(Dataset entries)

--------------------------------

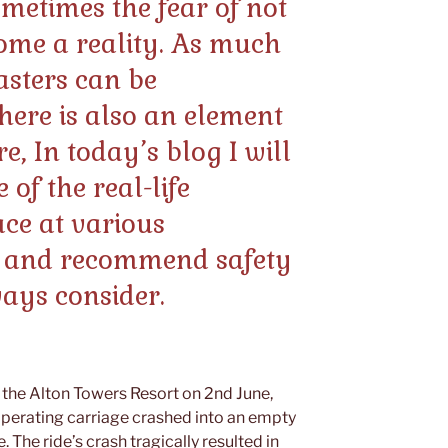
ometimes the fear of not
ome a reality. As much
oasters can be
there is also an element
e, In today’s blog I will
of the real-life
ace at various
 and recommend safety
ways consider.
n the Alton Towers Resort on 2nd June,
 operating carriage crashed into an empty
e. The ride’s crash tragically resulted in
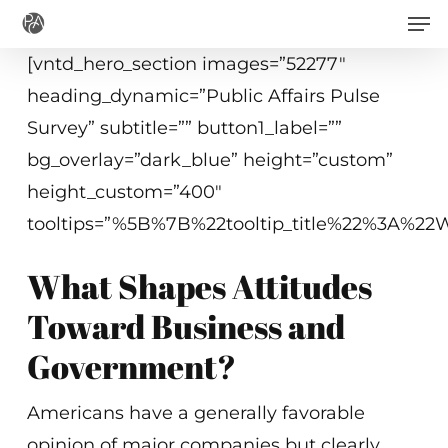
Men
Skip
to
[vntd_hero_section images=”52277″
main
heading_dynamic=”Public Affairs Pulse
content
Survey” subtitle=”” button1_label=””
bg_overlay=”dark_blue” height=”custom”
height_custom=”400″
tooltips=”%5B%7B%22tooltip_title%22%3A%
What Shapes Attitudes
Toward Business and
Government?
Americans have a generally favorable
opinion of major companies but clearly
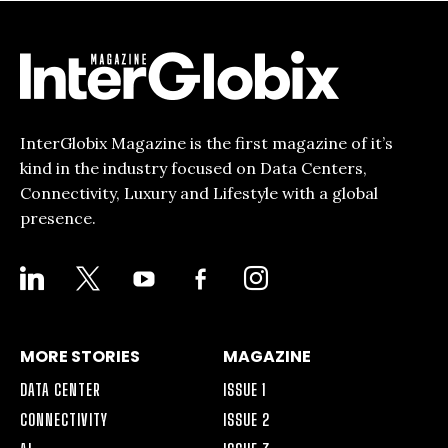
InterGlobix Magazine is the first magazine of it’s
kind in the industry focused on Data Centers,
Connectivity, Luxury and Lifestyle with a global
presence.
LINKEDIN
X
YOUTUBE
FACEBOOK-
INSTAGRAM
ALT
MORE STORIES
MAGAZINE
DATA CENTER
ISSUE 1
CONNECTIVITY
ISSUE 2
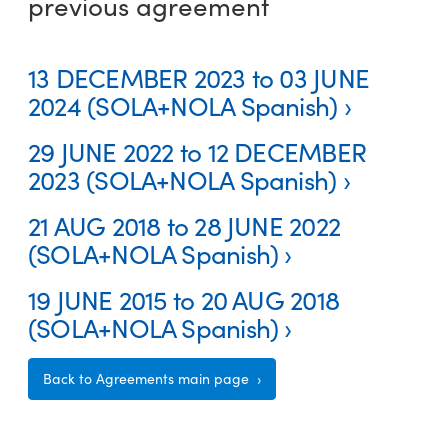
previous agreement
13 DECEMBER 2023 to 03 JUNE
2024 (SOLA+NOLA Spanish)
29 JUNE 2022 to 12 DECEMBER
2023 (SOLA+NOLA Spanish)
21 AUG 2018 to 28 JUNE 2022
(SOLA+NOLA Spanish)
19 JUNE 2015 to 20 AUG 2018
(SOLA+NOLA Spanish)
Back to Agreements main page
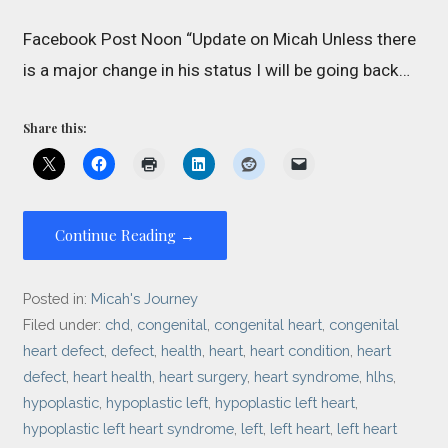
Facebook Post Noon “Update on Micah Unless there
is a major change in his status I will be going back…
Share this:
Continue Reading →
Posted in:
Micah's Journey
Filed under:
chd
,
congenital
,
congenital heart
,
congenital
heart defect
,
defect
,
health
,
heart
,
heart condition
,
heart
defect
,
heart health
,
heart surgery
,
heart syndrome
,
hlhs
,
hypoplastic
,
hypoplastic left
,
hypoplastic left heart
,
hypoplastic left heart syndrome
,
left
,
left heart
,
left heart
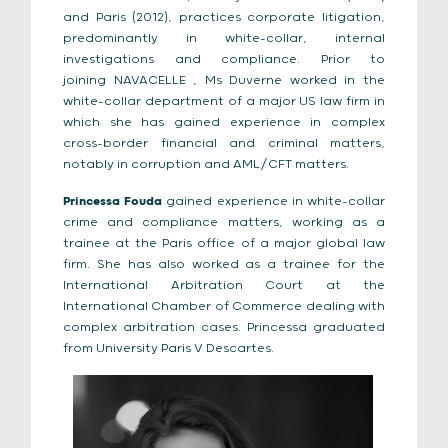
and Paris (2012), practices corporate litigation,
predominantly in white-collar, internal
investigations and compliance. Prior to
joining
N
AVACELLE
, Ms Duverne worked in the
white-collar department of a major US law firm in
which she has gained experience in complex
cross-border financial and criminal matters,
notably in corruption and AML/CFT matters.
Princessa Fouda
gained experience in white-collar
crime and compliance matters, working as a
trainee at the Paris office of a major global law
firm. She has also worked as a trainee for the
International Arbitration Court at the
International Chamber of Commerce dealing with
complex arbitration cases. Princessa graduated
from University Paris V Descartes.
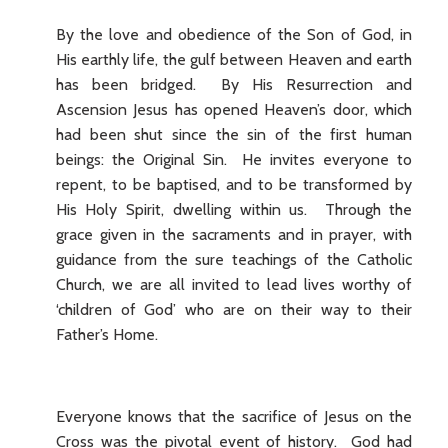
By the love and obedience of the Son of God, in
His earthly life, the gulf between Heaven and earth
has been bridged. By His Resurrection and
Ascension Jesus has opened Heaven’s door, which
had been shut since the sin of the first human
beings: the Original Sin. He invites everyone to
repent, to be baptised, and to be transformed by
His Holy Spirit, dwelling within us. Through the
grace given in the sacraments and in prayer, with
guidance from the sure teachings of the Catholic
Church, we are all invited to lead lives worthy of
‘children of God’ who are on their way to their
Father’s Home.
Everyone knows that the sacrifice of Jesus on the
Cross was the pivotal event of history. God had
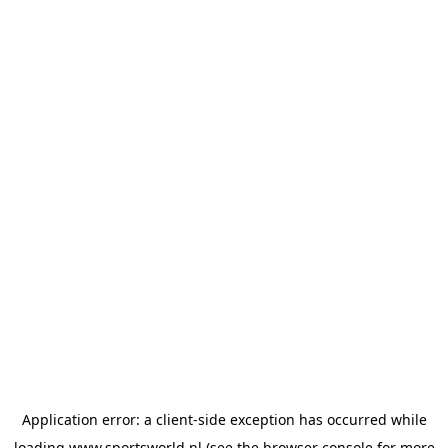
Application error: a
client
-side exception has occurred while
loading
www.sportsworld.nl
(see the
browser console
for more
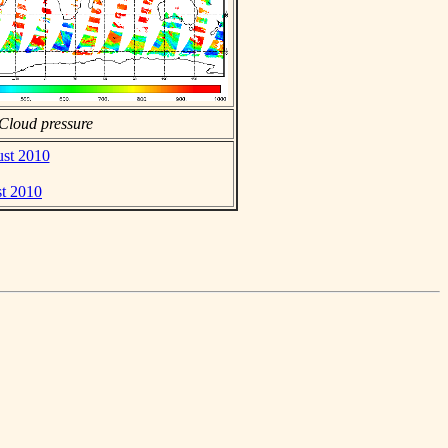
Cloud pressure
ust 2010
st 2010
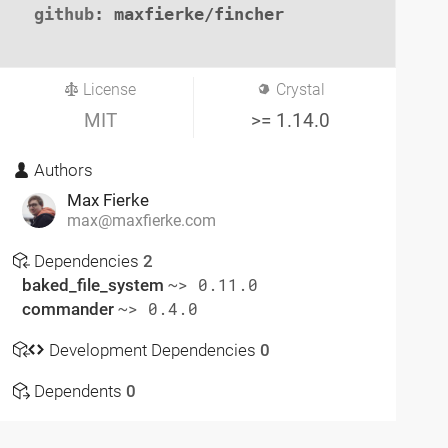
github
: maxfierke/fincher

License
Crystal
MIT
>= 1.14.0
Authors
Max Fierke
max@maxfierke.com
Dependencies
2
baked_file_system
~> 0.11.0
commander
~> 0.4.0
Development Dependencies
0
Dependents
0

--------------------------------

--- WHAT THE EXERCISE ASKS ---
Wherever a picture appears, omit it; copy the rest of the data exactly.

--- TASK OUTPUT ---
ometimes the fear of not
ome a reality. As much
oasters can be
there is also an element
e, In today’s blog I will
of the real-life
ace at various
 and recommend safety
ways consider.
n the Alton Towers Resort on 2nd June,
 operating carriage crashed into an empty
e. The ride’s crash tragically resulted in
Men
Skip
to
[vntd_hero_section images=”52277″
main
heading_dynamic=”Public Affairs Pulse
content
Survey” subtitle=”” button1_label=””
bg_overlay=”dark_blue” height=”custom”
height_custom=”400″
tooltips=”%5B%7B%22tooltip_title%22%3A%
What Shapes Attitudes
Toward Business and
Government?
Americans have a generally favorable
opinion of major companies but clearly
InterGlobix Magazine is the first magazine of it’s
kind in the industry focused on Data Centers,
Connectivity, Luxury and Lifestyle with a global
presence.
LINKEDIN
X
YOUTUBE
FACEBOOK-
INSTAGRAM
ALT
MORE STORIES
MAGAZINE
DATA CENTER
ISSUE 1
CONNECTIVITY
ISSUE 2
previous agreement
13 DECEMBER 2023 to 03 JUNE
2024 (SOLA+NOLA Spanish)
29 JUNE 2022 to 12 DECEMBER
2023 (SOLA+NOLA Spanish)
21 AUG 2018 to 28 JUNE 2022
(SOLA+NOLA Spanish)
19 JUNE 2015 to 20 AUG 2018
(SOLA+NOLA Spanish)
Back to Agreements main page
Facebook Post Noon “Update on Micah Unless there
is a major change in his status I will be going back…
Share this:
Continue Reading →
Posted in:
Micah's Journey
Filed under:
chd
,
congenital
,
congenital heart
,
congenital
heart defect
,
defect
,
health
,
heart
,
heart condition
,
heart
defect
,
heart health
,
heart surgery
,
heart syndrome
,
hlhs
,
hypoplastic
,
hypoplastic left
,
hypoplastic left heart
,
hypoplastic left heart syndrome
,
left
,
left heart
,
left heart
and Paris (2012), practices corporate litigation,
predominantly in white-collar, internal
investigations and compliance. Prior to
joining
N
AVACELLE
, Ms Duverne worked in the
white-collar department of a major US law firm in
which she has gained experience in complex
cross-border financial and criminal matters,
notably in corruption and AML/CFT matters.
Princessa Fouda
gained experience in white-collar
crime and compliance matters, working as a
trainee at the Paris office of a major global law
firm. She has also worked as a trainee for the
International Arbitration Court at the
International Chamber of Commerce dealing with
complex arbitration cases. Princessa graduated
from University Paris V Descartes.
By the love and obedience of the Son of God, in
His earthly life, the gulf between Heaven and earth
has been bridged. By His Resurrection and
Ascension Jesus has opened Heaven’s door, which
had been shut since the sin of the first human
beings: the Original Sin. He invites everyone to
repent, to be baptised, and to be transformed by
His Holy Spirit, dwelling within us. Through the
grace given in the sacraments and in prayer, with
guidance from the sure teachings of the Catholic
Church, we are all invited to lead lives worthy of
‘children of God’ who are on their way to their
Father’s Home.
Everyone knows that the sacrifice of Jesus on the
Cross was the pivotal event of history. God had
Application error: a
client
-side exception has occurred while
loading
www.sportsworld.nl
(see the
browser console
for more
Cloud pressure
ust 2010
st 2010
github
: maxfierke/fincher

License
Crystal
MIT
>= 1.14.0
Authors
Max Fierke
max@maxfierke.com
Dependencies
2
baked_file_system
~> 0.11.0
commander
~> 0.4.0
Development Dependencies
0
Dependents
0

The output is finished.